Basicamente, a proposta propõe a diminuição de direitos, com prejuízos a 47 milhões de usuários de planos e seguros de saúde e uma apropriação descarada dos serviços oferecidos à população pelo Sistema Único de Saúde, o SUS.
Além de prever que os planos teriam o direito de excluir e rejeitar idosos e usuários que fossem considerados onerosos, a proposta ainda fala em reajuste pelo aumento anual da idade, não em substituição, mas além dos reajustes já previstos.
Pelo desejo das operadoras, as unidades públicas de saúde teriam a obrigação de notificar as operadoras, caso atendessem seus beneficiários – seria necessário criar uma área de atendimento no SUS exclusiva para as empresas de planos de saúde.

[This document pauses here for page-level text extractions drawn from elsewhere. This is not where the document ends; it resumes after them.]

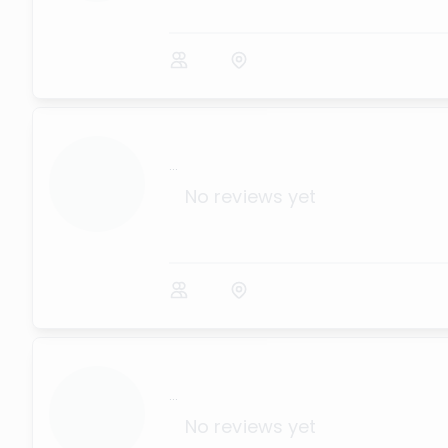
...
No reviews yet
...
No reviews yet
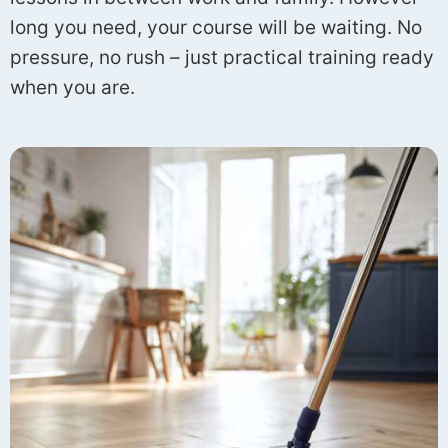
long you need, your course will be waiting. No
pressure, no rush – just practical training ready
when you are.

No caso de internação, a operadora poderia ou não fazer remoção. No caso de remoção contraindicada por critérios médicos, os pacientes continuariam na rede pública.
Em qualquer caso, o plano de saúde só pagaria ao serviço público de saúde o valor da Tabela SUS, que é muito mais baixo do que o que pagam aos hospitais e clínicas particulares conveniados. Ou seja, tirar o paciente do SUS para quê, se deixá-lo lá é mais lucrativo para o plano de saúde?
A mesma lógica do lucro é o que motiva a proposta da teleconsulta, adotada por aquele mesmo plano de saúde do qual falamos no início desta conversa. Se depender do mercado, a assistência em saúde vai virar produto de luxo, disponível em sua plenitude para poucos.